La Strada Nova M 3 Berth, now a 3 ½ Berth.

I have made a removable modification to the "L" Shaped rear seating.

In view of the fact our two Grandchildren 6 and 3 may not always wish to top and tail in the back berth. And the fact we wanted more lounging leg & foot space.

A little removable modification was called for.

I have made this extending seat base and cut the foam. I wanted to be able to have the table up when lounging. Hence the hole in the cushion.

But how can I upholster it?.

I wanted to get some screw-together plastic flanges of around 65mm ID. But cannot find anything.

Any suggestions please?

TM


----------



## vicdicdoc (May 14, 2005)

Two oblong halves & Velcro to keep them together ?


----------



## teemyob (Nov 22, 2005)

vicdicdoc said:


> Two oblong halves & Velcro to keep them together ?


Good Thinking!


----------



## vicdicdoc (May 14, 2005)

teemyob said:


> vicdicdoc said:
> 
> 
> > Two oblong halves & Velcro to keep them together ?
> ...


Dah . . Really ? It used up my daily allowance of brain cell function but it is the KISS solution. :silly:


----------



## HermanHymer (Dec 5, 2008)

More to the point how are you going to sit on it? :wink: :roll:  

NEed to charge up will post tips later.


----------



## Zebedee (Oct 3, 2007)

Too late now TM, but might it have been an easier and better solution to get a swan neck leg for the table?

I don't know your van at all so that might be rubbish, but it seems even more of a KISS solution than Vic's - to me anyway.

Dave


----------



## Grizzly (May 9, 2005)

Make the cushion cover as if the post was not there. Make a paper template about 1 inch smaller in diameter than the post. Take careful measurements and centre your template on the centre of the post. Cut round the template: you will now have a hole in the cushion cover slightly smaller than the post. 

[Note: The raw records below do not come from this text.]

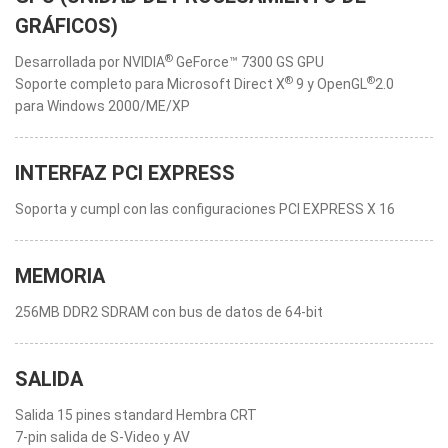
GRÁFICOS)
®
Desarrollada por NVIDIA
GeForce™ 7300 GS GPU
®
®
Soporte completo para Microsoft Direct X
9 y OpenGL
2.0
para Windows 2000/ME/XP
INTERFAZ PCI EXPRESS
Soporta y cumpl con las configuraciones PCI EXPRESS X 16
MEMORIA
256MB DDR2 SDRAM con bus de datos de 64-bit
SALIDA
Salida 15 pines standard Hembra CRT
7-pin salida de S-Video y AV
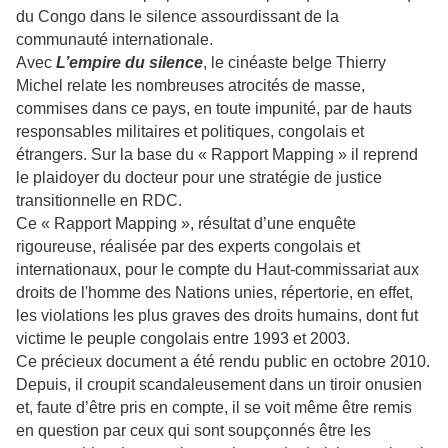
du Congo dans le silence assourdissant de la
communauté internationale.
Avec
L’empire du silence
, le cinéaste belge Thierry
Michel relate les nombreuses atrocités de masse,
commises dans ce pays, en toute impunité, par de hauts
responsables militaires et politiques, congolais et
étrangers. Sur la base du « Rapport Mapping » il reprend
le plaidoyer du docteur pour une stratégie de justice
transitionnelle en RDC.
Ce « Rapport Mapping », résultat d’une enquête
rigoureuse, réalisée par des experts congolais et
internationaux, pour le compte du Haut-commissariat aux
droits de l'homme des Nations unies, répertorie, en effet,
les violations les plus graves des droits humains, dont fut
victime le peuple congolais entre 1993 et 2003.
Ce précieux document a été rendu public en octobre 2010.
Depuis, il croupit scandaleusement dans un tiroir onusien
et, faute d’être pris en compte, il se voit même être remis
en question par ceux qui sont soupçonnés être les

Using bias binding neaten the edge of the cut out circle and, if you measured correctly, the post with table on top, should fit neatly through the neatened hole.

It might be an idea not to complete the sewing together of the edges of the cushion cover so that you can get your hand in and have more space to manoeuvre and sew the edging of the circle.

G


----------



## teemyob (Nov 22, 2005)

HermanHymer said:


> More to the point how are you going to sit on it? :wink: :roll:
> 
> NEed to charge up will post tips later.


Have you charged up yet?


----------



## HermanHymer (Dec 5, 2008)

Yes, all fired up for the moment, although I am expecting the leccy to go down any minute so I'll lose my internet connection for a couple of hours. Just a couple of things I need to know before I answer.

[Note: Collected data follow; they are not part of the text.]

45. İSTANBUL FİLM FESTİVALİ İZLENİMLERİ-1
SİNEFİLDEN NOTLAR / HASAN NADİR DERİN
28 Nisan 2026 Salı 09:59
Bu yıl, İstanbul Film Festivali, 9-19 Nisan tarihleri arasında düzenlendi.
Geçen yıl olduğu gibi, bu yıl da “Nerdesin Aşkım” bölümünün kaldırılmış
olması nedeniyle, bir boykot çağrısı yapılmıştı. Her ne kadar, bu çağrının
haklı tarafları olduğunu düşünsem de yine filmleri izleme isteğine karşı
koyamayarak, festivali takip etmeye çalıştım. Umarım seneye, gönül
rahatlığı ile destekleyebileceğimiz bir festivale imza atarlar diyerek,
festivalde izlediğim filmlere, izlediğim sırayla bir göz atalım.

Q1. Are you making a new cushion from scratch or using an existing one?

Q2. What fabric are you using?


----------



## teemyob (Nov 22, 2005)

HermanHymer said:


> Yes, all fired up for the moment, although I am expecting the leccy to go down any minute so I'll lose my internet connection for a couple of hours. Just a couple of things I need to know before I answer.
> 
> Q1. Are you making a new cushion from scratch or using an existing one?
> 
> Q2. What fabric are you using?


A1 From Scratch 
A2 Thin Hessian type mix


----------